Chinese Foot Binding: Interesting Stories from NPR

X-ray of bound feet, China

Image via Wikipedia

I’m often amazed by the degree to which we humans will put fashion before function when it comes to both our feet and our footwear.

A few days ago my friend Mark Cucuzzella forwarded me a link to an NPR article about the film adaptation of the book “Snow Flower and the Secret Fan.” In the article, film director Wayne Wang discusses the practice of foot binding, a horrific and disfiguring practice in which young girls’ feet were intentionally broken and bandaged in order to make them appear as small as possible (check out the x-ray above!). Wang makes an interesting comparison between foot binding and the modern wear of high-heeled shoes:

“Wang says footbinding was meant to establish and display social status. He elaborates that women with bound feet did not have to work in the fields, got carried around by other people, and were considered attractive by men.

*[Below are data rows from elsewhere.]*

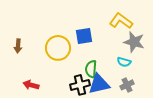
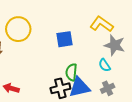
yellow circle: (58, 48) -> (18, 29), moved
cyan semicircle: (124, 62) -> (105, 65), turned 40

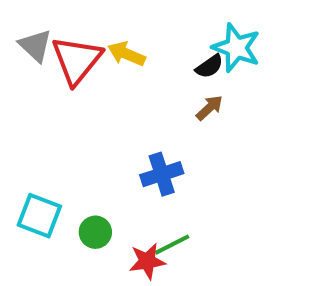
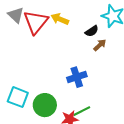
black semicircle: (209, 66) -> (92, 31), moved
green circle: (95, 232) -> (45, 105), size x1.5

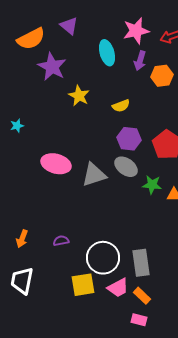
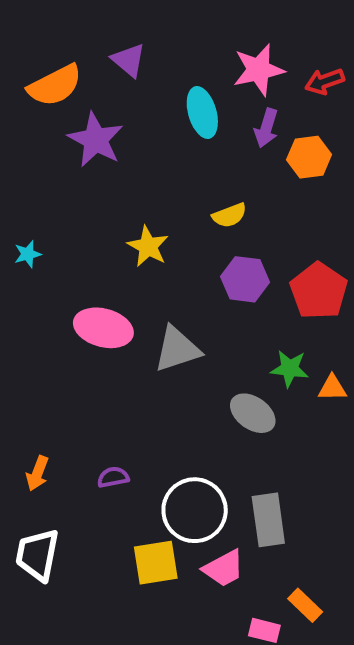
yellow star: (79, 96) -> (148, 246), moved
gray ellipse: (126, 167) -> (253, 413), moved
orange rectangle: (142, 296) -> (305, 605), moved

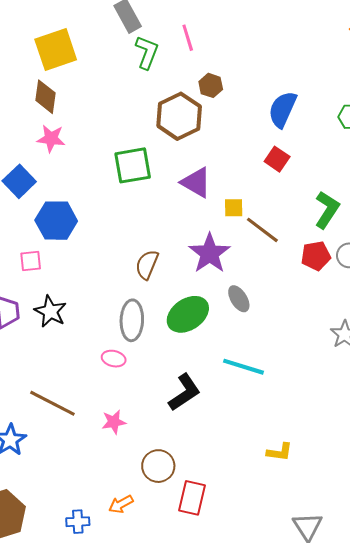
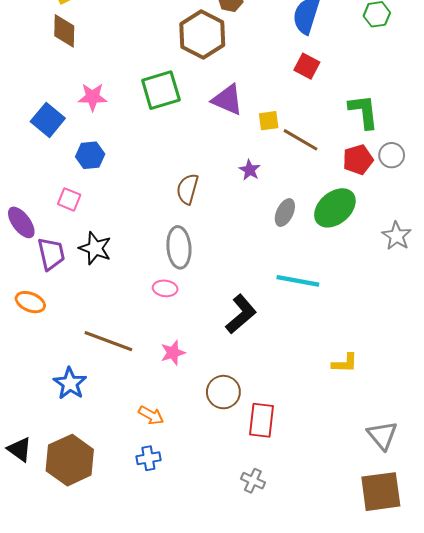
pink star: (51, 139) -> (93, 97), moved
green L-shape: (327, 210) -> (364, 112), turned -33
blue hexagon: (56, 221) -> (90, 155), size x0.7
purple star: (210, 253) -> (250, 170), size x0.5
pink square: (31, 261) -> (69, 199), turned 35
gray ellipse: (239, 299) -> (285, 213), turned 64
green ellipse: (188, 314) -> (335, 208), moved
orange arrow: (121, 504) -> (151, 415), moved, turned -115

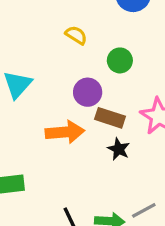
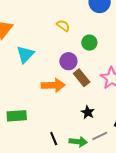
brown rectangle: (110, 118) -> (82, 78), turned 30
black star: (119, 149) -> (88, 112), moved

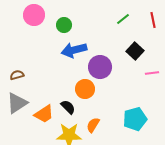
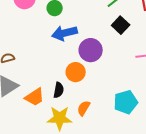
black square: (135, 51) -> (121, 25), moved
black semicircle: (68, 107) -> (59, 90), turned 56

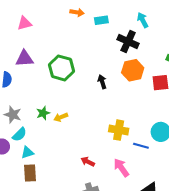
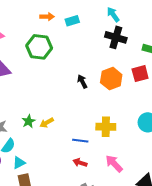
black cross: (128, 42) -> (116, 37), moved
green hexagon: (62, 68) -> (39, 47), moved
orange hexagon: (133, 70) -> (111, 79), moved
blue line: (141, 146) -> (80, 141), moved

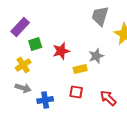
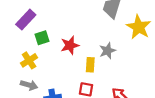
yellow rectangle: (80, 69) -> (90, 65), turned -72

Wang says that wearing high heels today is similar to having bound feet in the past because feet are packed into a tight shoe, and women who could afford heels are probably driven in cars by others.”

From there I found an associated NPR story specifically focused on the practice of Chinese foot binding –  here is an excerpt, and you can listen to the audio of the full story below:

“Wang Lifen was just 7 years old when her mother started binding her feet: breaking her toes and binding them underneath the sole of the foot with bandages. After her mother died, Wang carried on, breaking the arch of her own foot to force her toes and heel ever closer. Now 79, Wang no longer remembers the pain.”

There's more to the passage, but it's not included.